You're starting to get into CPU architecture and design. Some fun stuff. Here's a summary of how it all works and the history.
Basically, a CPU is single threaded and can only do 1 operation at a time. It can take a value from one register (a group of capacitors that represent data (charged capacitor = 1, discharged capacitor = 0)) and perform a basic calculation (and, or, xor, left shift, right shift, etc).
The number of operations it can do in a single second is the clock speed. A clock speed of 1GHZ is 1,000,000,000 operations per second.
Because it is so fast, and because humans see 1 second as a little bit of time, it creates the illusion that multiple things are happening at the same time. Sort of how motion pictures work.
Because there was 1 CPU on 1 physical chip, the terms were synonymous.
They discovered that CPUs were very good at lots of things, but were not very good with some mathematical operations. Calculations with long decimal places took many, many operations to perform. So they started adding an extra part to the chip for FPA (floating point arithmetic). It was very more efficient at working with decimal points. And since it was separate part, the CPU could give the FPA a calculation and then work on something else until the FPA was done and returned the result. If the CPU wasn't working with big decimal places (or similar problems), then the FPA was idle.
Eventually, engineers realized that it was kind of wasteful to have the FPA idle most of the time. So they built a chip where the CPU would call the FPA all the time, not just for special calculations. Intel called this hyper threading. It allowed a single chip to perform 2 operations at the same time (one by the CPU and one by the FPA).
More time goes by, more RD money spent, and they figured out how to put multiple CPU's (each with it's own FPA) on a single chip.
The activity monitor doesn't distinguish between a CPU and an FPA. Both are a processing core that is capable of performing an operation.
Now marketing and advertising can get a little confusing.

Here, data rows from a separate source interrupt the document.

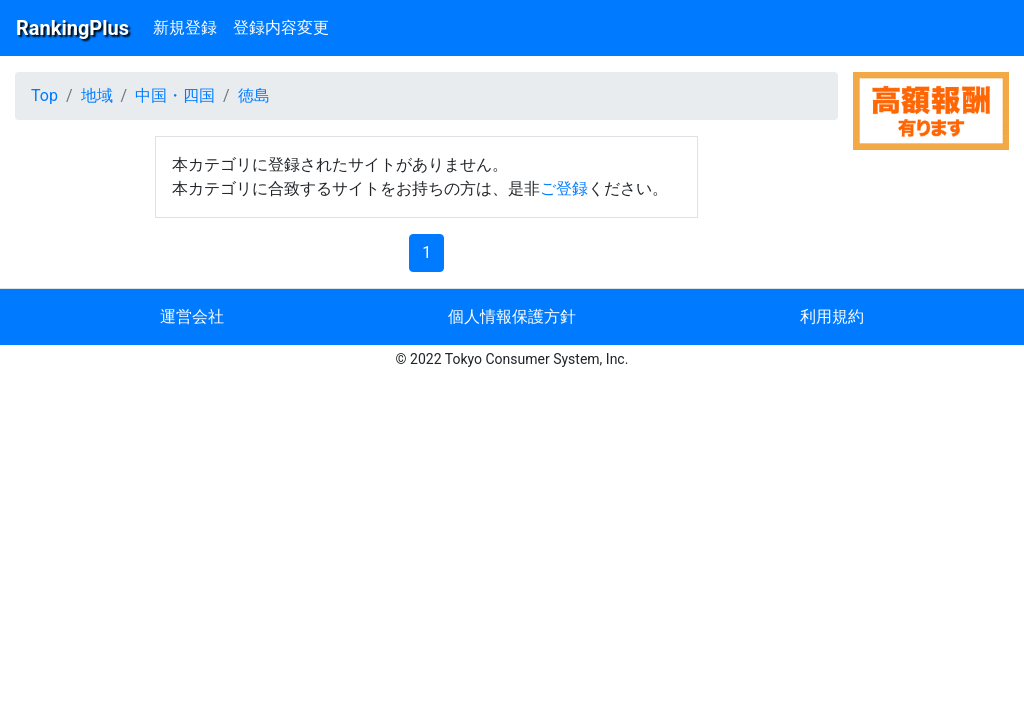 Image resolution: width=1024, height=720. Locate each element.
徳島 (254, 95)
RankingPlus (72, 28)
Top (44, 95)
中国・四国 (175, 95)
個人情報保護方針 (512, 316)
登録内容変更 (281, 27)
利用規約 (832, 316)
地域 (97, 95)
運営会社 (192, 316)
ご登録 (564, 188)
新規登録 (185, 27) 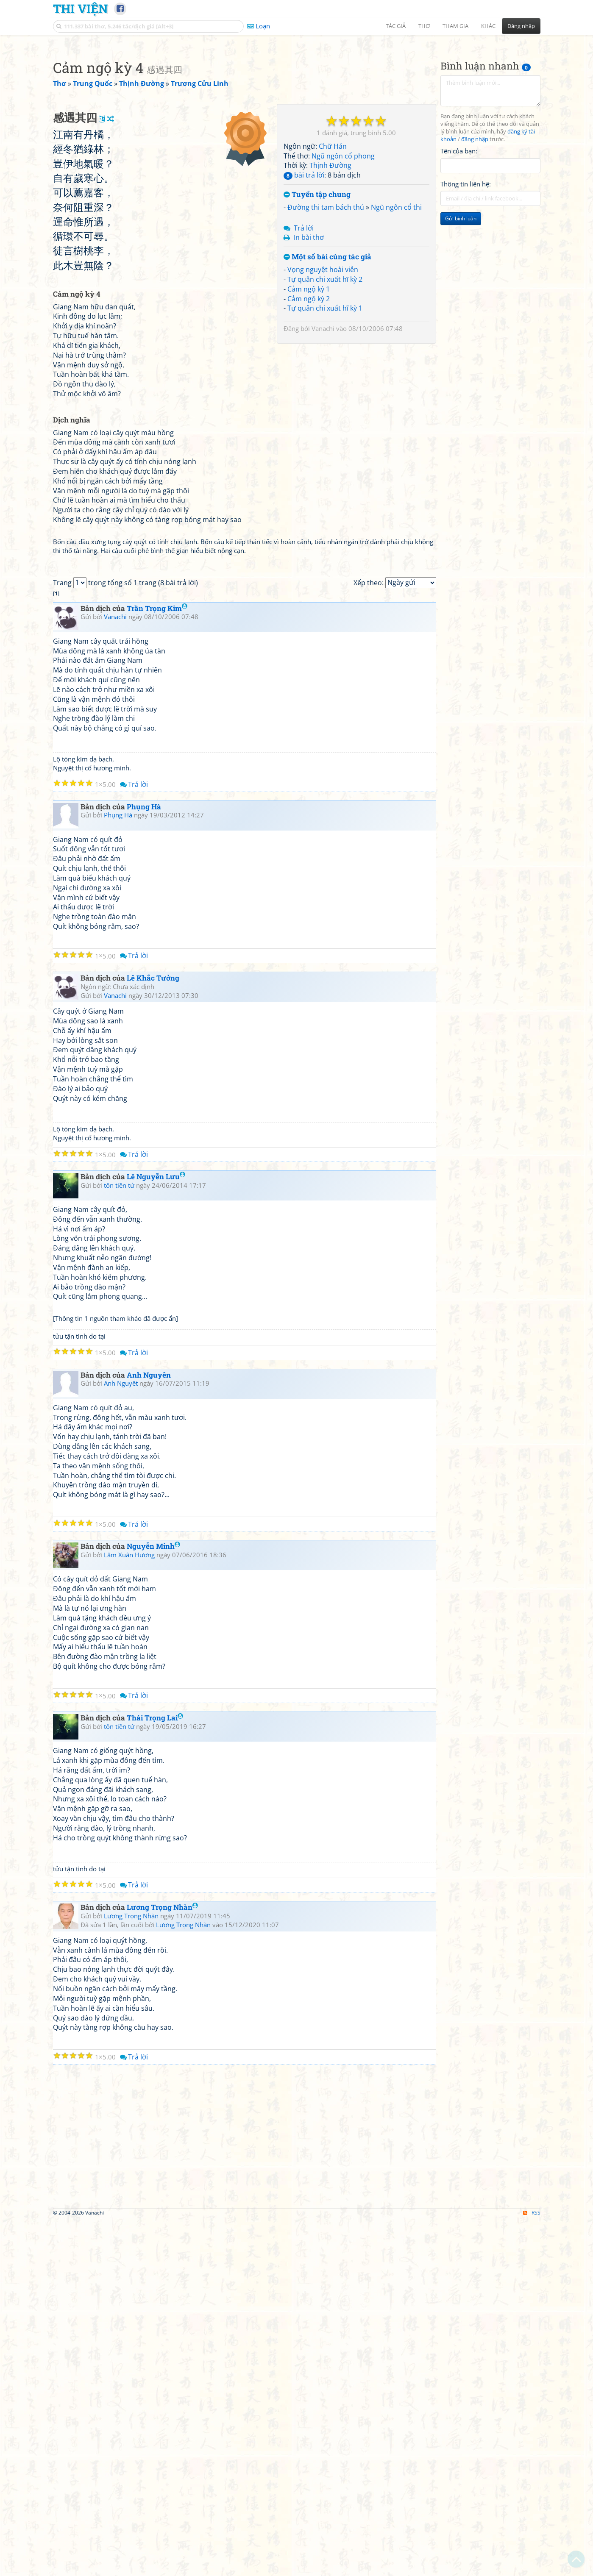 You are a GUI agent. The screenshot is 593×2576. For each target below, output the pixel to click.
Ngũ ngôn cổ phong (343, 274)
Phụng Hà (144, 1162)
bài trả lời (304, 293)
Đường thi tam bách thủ (325, 326)
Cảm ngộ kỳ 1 (308, 407)
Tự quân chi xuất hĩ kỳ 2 (324, 398)
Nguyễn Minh (153, 1902)
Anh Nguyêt (121, 1739)
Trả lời (304, 346)
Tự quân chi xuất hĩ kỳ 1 (324, 426)
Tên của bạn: (458, 269)
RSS (531, 2568)
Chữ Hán (333, 265)
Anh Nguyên (149, 1731)
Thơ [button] (424, 26)
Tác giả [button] (396, 26)
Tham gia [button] (455, 26)
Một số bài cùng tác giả (327, 376)
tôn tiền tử (119, 1541)
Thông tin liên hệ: (465, 302)
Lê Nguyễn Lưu (156, 1532)
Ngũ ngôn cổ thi (396, 326)
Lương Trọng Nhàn (162, 2263)
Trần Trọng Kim (157, 964)
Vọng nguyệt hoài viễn (322, 388)
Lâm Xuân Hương (129, 1910)
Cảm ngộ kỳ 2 (308, 417)
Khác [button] (488, 26)
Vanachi (323, 447)
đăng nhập (474, 257)
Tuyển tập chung (317, 313)
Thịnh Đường (330, 284)
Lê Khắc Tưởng (153, 1334)
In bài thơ (309, 356)
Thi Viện (80, 8)
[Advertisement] (296, 99)
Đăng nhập (521, 26)
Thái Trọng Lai (155, 2074)
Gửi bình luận (460, 337) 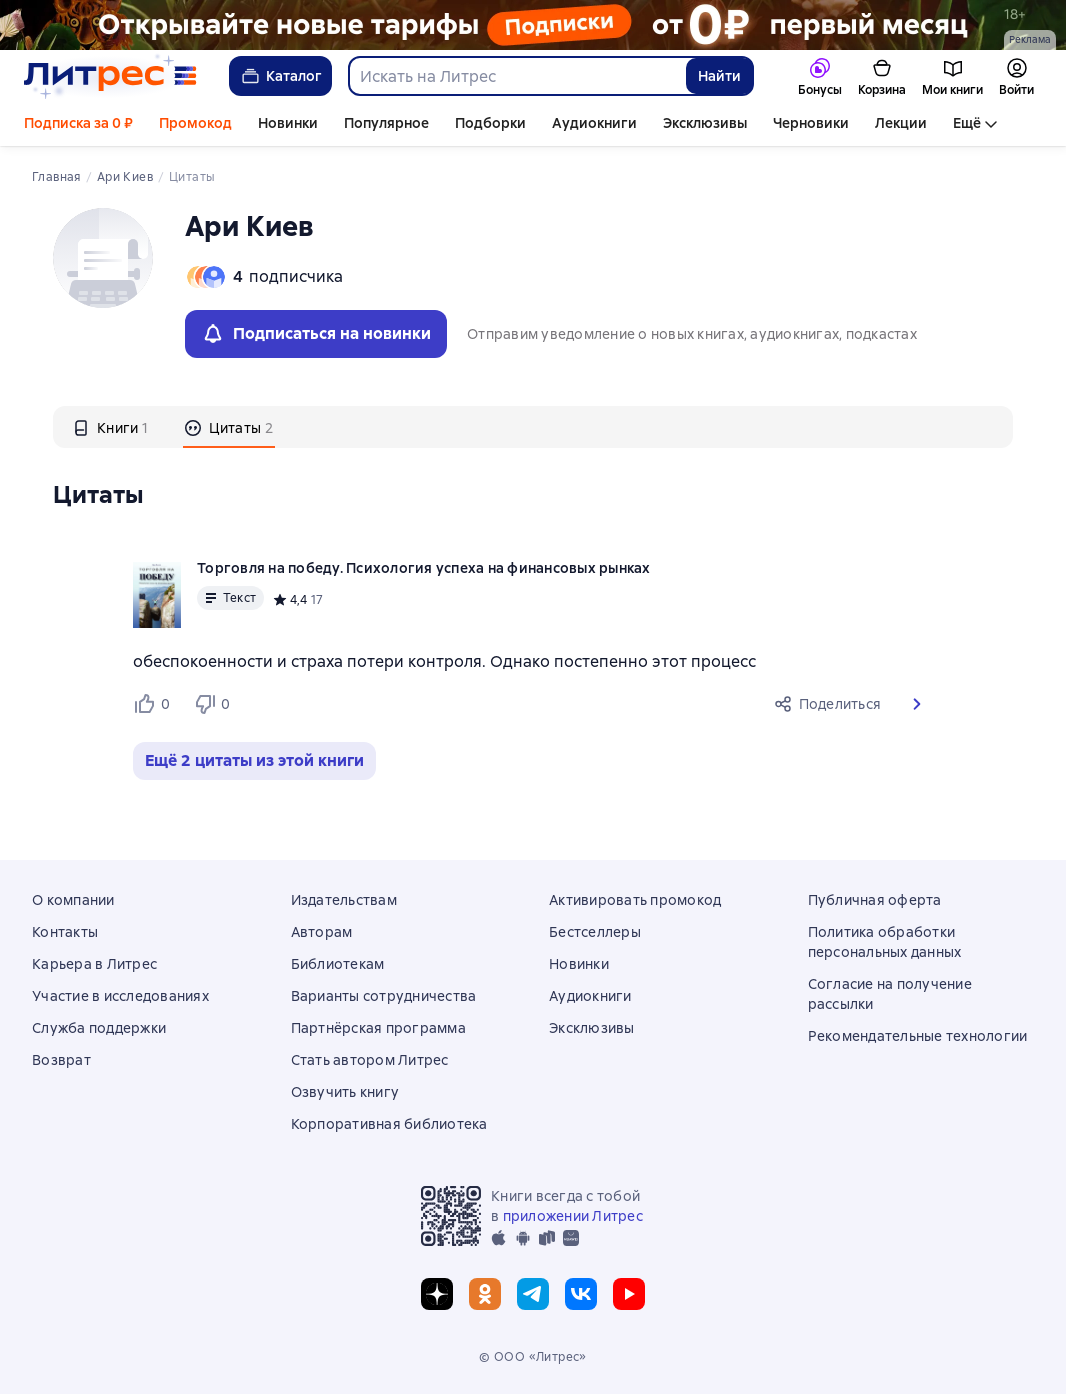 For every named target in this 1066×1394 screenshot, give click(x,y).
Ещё (967, 123)
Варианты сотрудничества (384, 996)
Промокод (195, 123)
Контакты (65, 932)
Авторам (322, 932)
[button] (917, 704)
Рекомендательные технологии (918, 1036)
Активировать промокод (635, 900)
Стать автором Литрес (370, 1060)
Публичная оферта (875, 900)
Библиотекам (338, 964)
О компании (73, 900)
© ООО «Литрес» (533, 1357)
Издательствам (344, 900)
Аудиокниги (594, 123)
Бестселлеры (595, 932)
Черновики (811, 123)
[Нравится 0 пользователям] (155, 704)
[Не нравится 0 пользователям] (215, 704)
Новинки (288, 123)
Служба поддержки (99, 1028)
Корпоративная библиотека (389, 1124)
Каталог (280, 76)
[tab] (111, 427)
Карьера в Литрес (94, 964)
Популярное (386, 123)
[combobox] (516, 76)
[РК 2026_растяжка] (533, 25)
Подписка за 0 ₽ (78, 123)
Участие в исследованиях (120, 996)
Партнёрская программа (378, 1028)
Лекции (901, 123)
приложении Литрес (573, 1216)
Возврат (61, 1060)
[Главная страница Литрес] (110, 76)
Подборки (490, 123)
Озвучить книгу (345, 1092)
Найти (719, 76)
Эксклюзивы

Sometimes a chip with 1 cpu and 1 fpa will be advertised as "Dual Core."
Sometimes a chip with 2 cpus and 2 fpa will be advertised as "Dual Core."
In the first case, you are capable of 2 operations at once.
But in the later case, you actually are capable of 4 operations at once.
All macs (except the Mac Pro) have a single processor (physical chip). They may have 4 cores (cpu) each is hyperthreaded. So it will look like there are 4 processors.
Some physical chips have 6 or 8 cores. Each is hyper threaded, so can do 12 or 16 operations at a time. If you had 2 physical chips, then you'd be capable of 24 or 36 operations at a time.